• ASSIGNMENT
Which lines in the records below contain the word "Heyeti"? Copy each one out.

• SOURCE RECORDS
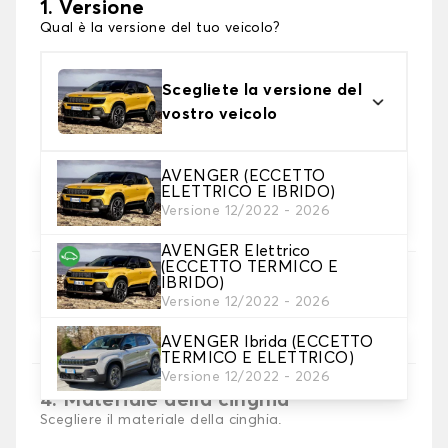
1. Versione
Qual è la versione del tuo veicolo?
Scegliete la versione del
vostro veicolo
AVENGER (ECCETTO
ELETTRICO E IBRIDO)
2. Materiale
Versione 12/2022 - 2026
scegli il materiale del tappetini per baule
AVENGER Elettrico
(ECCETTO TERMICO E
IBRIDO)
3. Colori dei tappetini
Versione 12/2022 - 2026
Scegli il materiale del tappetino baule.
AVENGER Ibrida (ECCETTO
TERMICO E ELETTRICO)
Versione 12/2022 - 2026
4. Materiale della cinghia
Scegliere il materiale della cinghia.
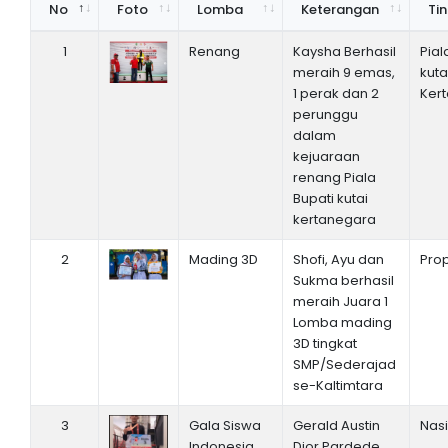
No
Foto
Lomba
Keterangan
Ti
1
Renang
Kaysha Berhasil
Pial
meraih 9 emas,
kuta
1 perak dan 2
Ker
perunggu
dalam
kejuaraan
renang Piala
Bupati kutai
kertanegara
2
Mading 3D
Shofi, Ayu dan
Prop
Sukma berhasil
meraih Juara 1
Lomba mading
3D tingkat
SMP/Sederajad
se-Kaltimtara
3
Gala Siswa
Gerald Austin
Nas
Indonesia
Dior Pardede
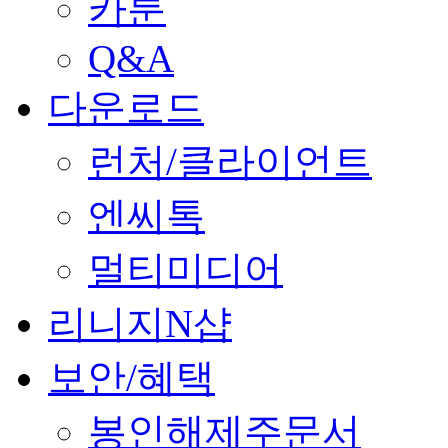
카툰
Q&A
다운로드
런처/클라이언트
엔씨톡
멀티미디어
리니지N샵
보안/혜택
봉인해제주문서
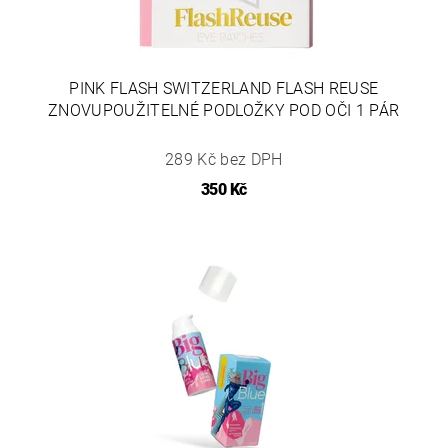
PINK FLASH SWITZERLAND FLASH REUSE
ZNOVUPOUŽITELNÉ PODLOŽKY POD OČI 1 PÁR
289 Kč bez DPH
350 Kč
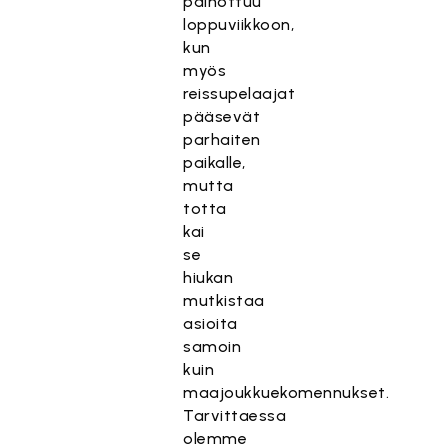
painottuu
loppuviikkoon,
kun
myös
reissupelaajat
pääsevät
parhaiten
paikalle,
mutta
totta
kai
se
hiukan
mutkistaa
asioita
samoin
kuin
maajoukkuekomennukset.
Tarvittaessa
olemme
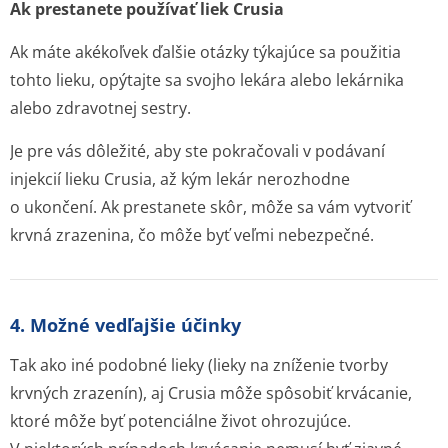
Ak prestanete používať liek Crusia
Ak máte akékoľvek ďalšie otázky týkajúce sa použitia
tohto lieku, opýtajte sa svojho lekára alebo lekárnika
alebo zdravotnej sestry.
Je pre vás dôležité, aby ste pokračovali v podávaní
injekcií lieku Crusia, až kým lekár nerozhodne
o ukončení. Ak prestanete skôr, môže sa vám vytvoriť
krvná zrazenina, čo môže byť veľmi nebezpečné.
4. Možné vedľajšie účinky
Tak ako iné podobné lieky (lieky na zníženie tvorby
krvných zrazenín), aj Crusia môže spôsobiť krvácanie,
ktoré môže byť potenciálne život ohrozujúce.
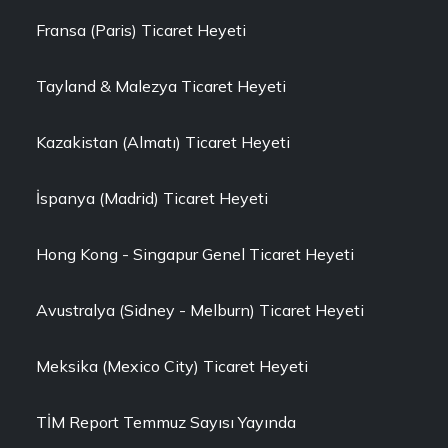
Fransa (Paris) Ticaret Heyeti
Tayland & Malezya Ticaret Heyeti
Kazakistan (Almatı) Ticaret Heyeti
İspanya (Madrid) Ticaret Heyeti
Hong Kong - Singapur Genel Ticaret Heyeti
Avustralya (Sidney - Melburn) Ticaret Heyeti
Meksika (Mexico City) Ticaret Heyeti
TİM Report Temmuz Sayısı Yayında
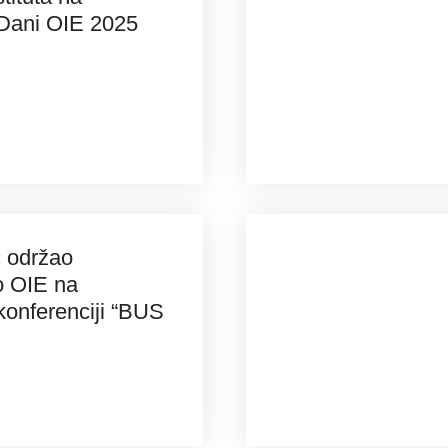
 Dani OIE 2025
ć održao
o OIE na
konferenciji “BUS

• ANSWER TO THIS EXERCISE
Fransa (Paris) Ticaret Heyeti
Tayland & Malezya Ticaret Heyeti
Kazakistan (Almatı) Ticaret Heyeti
İspanya (Madrid) Ticaret Heyeti
Hong Kong - Singapur Genel Ticaret Heyeti
Avustralya (Sidney - Melburn) Ticaret Heyeti
Meksika (Mexico City) Ticaret Heyeti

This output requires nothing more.